Look through the data and write out every line with the word "interactable" in it.

[Extracted records]
******************************

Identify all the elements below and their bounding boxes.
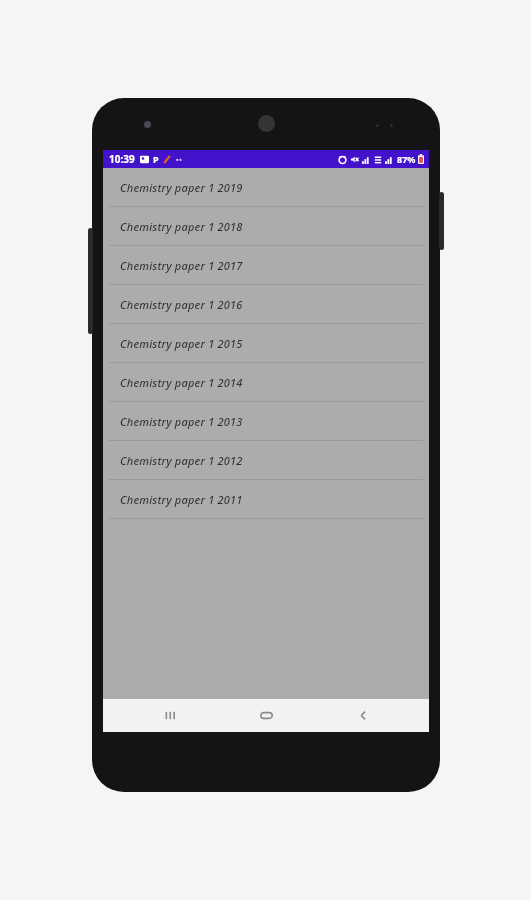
button[interactable]: Home <box>236 699 296 732</box>
button[interactable]: Recent apps <box>140 699 200 732</box>
staticText: Chemistry paper 1 2014 <box>120 375 243 390</box>
button[interactable]: Chemistry paper 1 2013 <box>103 402 429 441</box>
button[interactable]: Back <box>333 699 393 732</box>
staticText: P <box>153 153 159 165</box>
button[interactable]: Chemistry paper 1 2018 <box>103 207 429 246</box>
staticText: Chemistry paper 1 2018 <box>120 219 243 234</box>
staticText: Chemistry paper 1 2013 <box>120 414 243 429</box>
staticText: Chemistry paper 1 2011 <box>120 492 243 507</box>
staticText: Chemistry paper 1 2017 <box>120 258 243 273</box>
button[interactable]: Chemistry paper 1 2019 <box>103 168 429 207</box>
button[interactable]: Chemistry paper 1 2017 <box>103 246 429 285</box>
staticText: 87% <box>397 153 416 165</box>
staticText: Chemistry paper 1 2015 <box>120 336 243 351</box>
staticText: Chemistry paper 1 2016 <box>120 297 243 312</box>
staticText: Chemistry paper 1 2019 <box>120 180 243 195</box>
button[interactable]: Chemistry paper 1 2015 <box>103 324 429 363</box>
button[interactable]: Chemistry paper 1 2016 <box>103 285 429 324</box>
staticText: Chemistry paper 1 2012 <box>120 453 243 468</box>
button[interactable]: Chemistry paper 1 2011 <box>103 480 429 519</box>
button[interactable]: Chemistry paper 1 2014 <box>103 363 429 402</box>
staticText: 10:39 <box>109 152 135 166</box>
button[interactable]: Chemistry paper 1 2012 <box>103 441 429 480</box>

******************************

# [Solution below]
button[interactable]: Home <box>236 699 296 732</box>
button[interactable]: Recent apps <box>140 699 200 732</box>
button[interactable]: Chemistry paper 1 2013 <box>103 402 429 441</box>
button[interactable]: Back <box>333 699 393 732</box>
button[interactable]: Chemistry paper 1 2018 <box>103 207 429 246</box>
button[interactable]: Chemistry paper 1 2019 <box>103 168 429 207</box>
button[interactable]: Chemistry paper 1 2017 <box>103 246 429 285</box>
button[interactable]: Chemistry paper 1 2015 <box>103 324 429 363</box>
button[interactable]: Chemistry paper 1 2016 <box>103 285 429 324</box>
button[interactable]: Chemistry paper 1 2011 <box>103 480 429 519</box>
button[interactable]: Chemistry paper 1 2014 <box>103 363 429 402</box>
button[interactable]: Chemistry paper 1 2012 <box>103 441 429 480</box>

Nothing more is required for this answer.